[Saved data entries]
━━━━
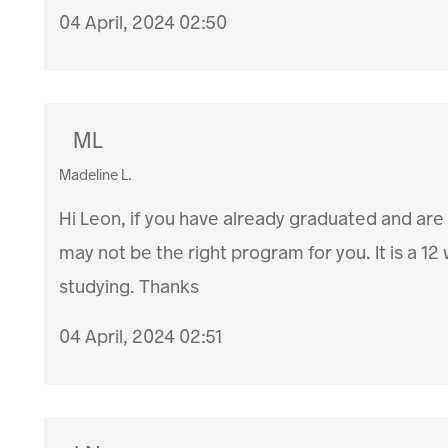
04 April, 2024 02:50
ML
Madeline L.
Hi Leon, if you have already graduated and are
may not be the right program for you. It is a 
studying. Thanks
04 April, 2024 02:51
━━━━
EXERCISE REQUIREMENTS:
From the line holding "may not be the" to the final line of the data, output each line exactly and nothing more.

EXERCISE RESULT:
may not be the right program for you. It is a 
studying. Thanks
04 April, 2024 02:51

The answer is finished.